Сколько раз потом благословлял Адашев в сердце своём тот миг, когда по совету кого-то из добрых приятелей его пришёл он года два назад к этой вдове с просьбой: помочь, если может, страдальцам, что жили у него на подворье в строеньице том незаметном. Помочь-то она помогла, и очевидное, хотя и несильное, облегчение наступило у многих из них от мазей и заговоров её… А только увидели они друг друга с Марией в ту самую первую их встречу — и как будто громом поразил их обоих Господь! Забилось сердце у сурового правителя государства Московского, задохнулся он от волнения, внезапно нахлынувшего на него, и подкосились ноги у Марии Магдалины, и поняли они, что никакой силе на земле отныне их друг от друга не оторвать.

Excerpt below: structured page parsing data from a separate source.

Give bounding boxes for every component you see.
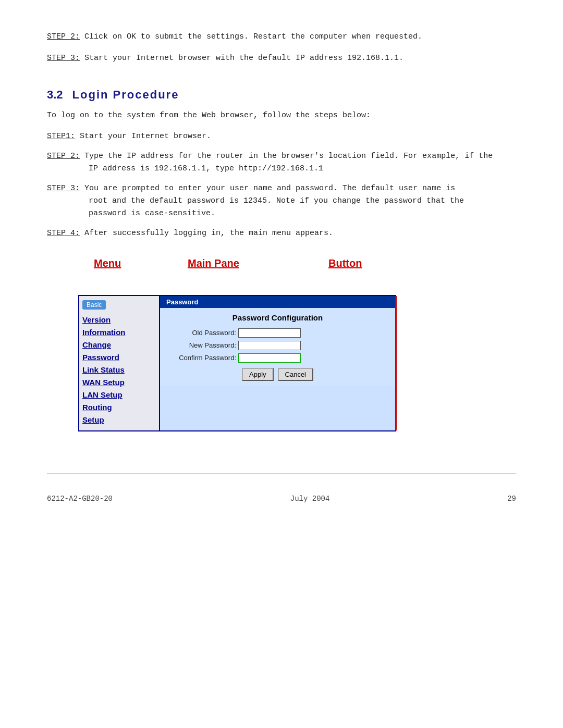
old-password-input[interactable]	[238, 328, 301, 338]
confirm-password-label: Confirm Password:	[168, 354, 236, 362]
step2-indent: IP address is 192.168.1.1, type http://1…	[89, 163, 516, 175]
step3-top: STEP 3: Start your Internet browser with…	[47, 53, 516, 65]
step2-label: STEP 2:	[47, 152, 80, 161]
step2-text: Type the IP address for the router in th…	[80, 152, 493, 161]
form-row-new-password: New Password:	[168, 341, 387, 350]
step2-top-text: Click on OK to submit the settings. Rest…	[80, 32, 422, 41]
confirm-password-input[interactable]	[238, 353, 301, 363]
diagram-container: Menu Main Pane Button Basic Version Info…	[78, 257, 401, 431]
menu-item-lan-setup[interactable]: LAN Setup	[82, 389, 156, 401]
new-password-input[interactable]	[238, 341, 301, 350]
menu-item-change[interactable]: Change	[82, 339, 156, 351]
footer-left: 6212-A2-GB20-20	[47, 495, 113, 503]
label-menu: Menu	[94, 257, 121, 269]
form-row-confirm-password: Confirm Password:	[168, 353, 387, 363]
menu-item-setup[interactable]: Setup	[82, 414, 156, 426]
menu-item-wan-setup[interactable]: WAN Setup	[82, 376, 156, 389]
content-header: Password	[160, 296, 395, 308]
new-password-label: New Password:	[168, 341, 236, 349]
step1-text: Start your Internet browser.	[75, 132, 211, 141]
step2-block: STEP 2: Type the IP address for the rout…	[47, 150, 516, 175]
content-body: Password Configuration Old Password: New…	[160, 308, 395, 386]
red-border-line	[395, 296, 397, 430]
step3-indent1: root and the default password is 12345. …	[89, 195, 516, 207]
footer: 6212-A2-GB20-20 July 2004 29	[47, 473, 516, 503]
step3-top-text: Start your Internet browser with the def…	[80, 54, 403, 63]
intro-text: To log on to the system from the Web bro…	[47, 110, 516, 122]
section-heading: 3.2 Login Procedure	[47, 88, 516, 102]
old-password-label: Old Password:	[168, 329, 236, 337]
step2-top: STEP 2: Click on OK to submit the settin…	[47, 31, 516, 43]
step3-text: You are prompted to enter your user name…	[80, 184, 455, 193]
step1-label: STEP1:	[47, 132, 75, 141]
label-main-pane: Main Pane	[188, 257, 239, 269]
step1-block: STEP1: Start your Internet browser.	[47, 130, 516, 143]
step3-label: STEP 3:	[47, 184, 80, 193]
menu-item-password[interactable]: Password	[82, 351, 156, 364]
button-row: Apply Cancel	[168, 368, 387, 381]
footer-center: July 2004	[290, 495, 330, 503]
diagram-labels: Menu Main Pane Button	[78, 257, 401, 278]
step4-block: STEP 4: After successfully logging in, t…	[47, 227, 516, 240]
step3-indent2: password is case-sensitive.	[89, 207, 516, 220]
step4-label: STEP 4:	[47, 229, 80, 238]
step3-top-label: STEP 3:	[47, 54, 80, 63]
menu-panel: Basic Version Information Change Passwor…	[79, 296, 160, 430]
menu-basic-button[interactable]: Basic	[82, 300, 106, 310]
ui-box: Basic Version Information Change Passwor…	[78, 295, 396, 431]
menu-item-link-status[interactable]: Link Status	[82, 364, 156, 376]
diagram-wrapper: Basic Version Information Change Passwor…	[78, 278, 401, 431]
apply-button[interactable]: Apply	[242, 368, 274, 381]
content-panel: Password Password Configuration Old Pass…	[160, 296, 395, 430]
menu-item-routing[interactable]: Routing	[82, 401, 156, 414]
step4-text: After successfully logging in, the main …	[80, 229, 333, 238]
section-number: 3.2	[47, 88, 63, 102]
step3-block: STEP 3: You are prompted to enter your u…	[47, 182, 516, 220]
step2-top-label: STEP 2:	[47, 32, 80, 41]
content-title: Password Configuration	[168, 313, 387, 322]
menu-item-information[interactable]: Information	[82, 326, 156, 339]
cancel-button[interactable]: Cancel	[278, 368, 313, 381]
footer-right: 29	[507, 495, 516, 503]
form-row-old-password: Old Password:	[168, 328, 387, 338]
section-title: Login Procedure	[72, 88, 179, 102]
label-button: Button	[328, 257, 362, 269]
menu-item-version[interactable]: Version	[82, 314, 156, 326]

И был между ними грех. И был тот грех и мукою, и отрадою, и счастьем им обоим. И не раз просыпались они в объятиях друг друга в слезах, очнувшись от тяжких видений своих ночных, что грозили им проклятием и погибелью в жизни вечной за преступное блаженство их. Но ещё теснее прижимались они тогда друг к другу, и осушал он губами своими слёзы у неё на ресницах, и тянула рука её его к себе. И опять уносила их страсть в иной мир, где никого не было, кроме них, а были только они, и горе их, и их любовь…

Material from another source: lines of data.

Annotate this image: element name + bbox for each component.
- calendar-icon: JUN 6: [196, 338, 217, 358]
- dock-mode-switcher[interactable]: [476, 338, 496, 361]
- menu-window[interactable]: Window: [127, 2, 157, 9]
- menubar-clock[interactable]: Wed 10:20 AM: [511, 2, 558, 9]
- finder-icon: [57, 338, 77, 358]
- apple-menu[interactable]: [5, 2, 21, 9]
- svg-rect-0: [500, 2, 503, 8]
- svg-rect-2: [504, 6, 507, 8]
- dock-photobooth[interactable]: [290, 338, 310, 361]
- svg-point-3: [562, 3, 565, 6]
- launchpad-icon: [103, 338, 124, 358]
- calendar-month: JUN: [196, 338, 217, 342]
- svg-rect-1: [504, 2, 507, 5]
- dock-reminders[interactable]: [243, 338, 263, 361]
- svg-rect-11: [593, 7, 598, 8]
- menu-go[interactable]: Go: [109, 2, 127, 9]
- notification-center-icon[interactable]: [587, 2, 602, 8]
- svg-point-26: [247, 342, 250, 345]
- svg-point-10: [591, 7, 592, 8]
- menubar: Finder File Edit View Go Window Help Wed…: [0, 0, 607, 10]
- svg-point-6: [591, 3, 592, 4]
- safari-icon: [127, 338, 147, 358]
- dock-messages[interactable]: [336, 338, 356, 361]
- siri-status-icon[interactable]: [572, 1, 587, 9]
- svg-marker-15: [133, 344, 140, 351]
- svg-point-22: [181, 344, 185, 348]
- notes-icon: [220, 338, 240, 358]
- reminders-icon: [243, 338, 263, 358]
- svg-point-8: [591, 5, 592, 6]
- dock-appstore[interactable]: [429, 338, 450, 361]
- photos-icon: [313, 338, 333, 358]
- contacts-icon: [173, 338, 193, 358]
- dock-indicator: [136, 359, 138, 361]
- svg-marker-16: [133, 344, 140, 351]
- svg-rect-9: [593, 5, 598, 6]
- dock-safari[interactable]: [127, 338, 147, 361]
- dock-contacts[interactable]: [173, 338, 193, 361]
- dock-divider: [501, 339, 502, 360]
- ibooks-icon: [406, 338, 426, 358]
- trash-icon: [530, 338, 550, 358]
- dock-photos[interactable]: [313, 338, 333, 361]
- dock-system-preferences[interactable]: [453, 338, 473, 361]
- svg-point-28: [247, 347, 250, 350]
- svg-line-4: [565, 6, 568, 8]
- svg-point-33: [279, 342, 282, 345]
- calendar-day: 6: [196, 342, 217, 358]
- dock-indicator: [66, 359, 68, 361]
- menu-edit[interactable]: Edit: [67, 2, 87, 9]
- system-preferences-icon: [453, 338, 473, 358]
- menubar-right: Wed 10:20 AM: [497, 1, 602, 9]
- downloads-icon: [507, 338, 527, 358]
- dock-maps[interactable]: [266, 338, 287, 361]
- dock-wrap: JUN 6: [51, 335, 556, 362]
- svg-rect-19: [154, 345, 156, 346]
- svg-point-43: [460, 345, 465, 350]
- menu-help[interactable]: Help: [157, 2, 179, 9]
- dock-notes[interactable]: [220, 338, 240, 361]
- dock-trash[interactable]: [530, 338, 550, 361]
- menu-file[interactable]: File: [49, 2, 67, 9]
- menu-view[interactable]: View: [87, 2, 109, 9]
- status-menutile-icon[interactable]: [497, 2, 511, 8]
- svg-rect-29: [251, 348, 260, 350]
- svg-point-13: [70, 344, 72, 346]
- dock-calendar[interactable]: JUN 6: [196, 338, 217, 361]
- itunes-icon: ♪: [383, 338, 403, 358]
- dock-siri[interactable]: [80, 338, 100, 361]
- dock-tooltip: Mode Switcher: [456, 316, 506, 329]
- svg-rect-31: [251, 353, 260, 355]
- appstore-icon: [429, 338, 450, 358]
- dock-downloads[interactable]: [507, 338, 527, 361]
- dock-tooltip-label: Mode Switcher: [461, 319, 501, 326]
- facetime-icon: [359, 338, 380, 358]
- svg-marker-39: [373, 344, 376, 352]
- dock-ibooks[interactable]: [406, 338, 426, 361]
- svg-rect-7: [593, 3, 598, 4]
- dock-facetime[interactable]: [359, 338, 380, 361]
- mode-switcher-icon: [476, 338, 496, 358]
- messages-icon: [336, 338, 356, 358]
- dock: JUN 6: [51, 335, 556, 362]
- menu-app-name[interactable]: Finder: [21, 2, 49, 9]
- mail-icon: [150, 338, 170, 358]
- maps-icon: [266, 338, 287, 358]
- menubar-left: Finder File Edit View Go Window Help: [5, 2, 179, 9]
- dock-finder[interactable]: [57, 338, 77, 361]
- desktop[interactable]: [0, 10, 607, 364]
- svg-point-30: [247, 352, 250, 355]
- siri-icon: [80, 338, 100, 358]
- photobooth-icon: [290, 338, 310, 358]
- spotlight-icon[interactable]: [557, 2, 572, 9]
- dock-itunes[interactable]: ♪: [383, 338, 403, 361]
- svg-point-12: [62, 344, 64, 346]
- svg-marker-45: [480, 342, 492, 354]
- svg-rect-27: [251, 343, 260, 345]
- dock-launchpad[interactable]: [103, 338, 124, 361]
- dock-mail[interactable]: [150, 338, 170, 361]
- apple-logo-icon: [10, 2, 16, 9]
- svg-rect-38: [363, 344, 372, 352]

Невелик был прок от бывшего канцлера и постельничего царского в ратном деле! Давно отвык он за бумагами да за долгими сидениями у государя в думе от пороха и крови. И хотя не раз, тяготясь ненужностью своею, порывался он сам вести войска московские на крепостные стены, начальник его, боярин Иван Фёдорович Мстиславский, ему то неизменно запрещал и из шатра своего не выпускал.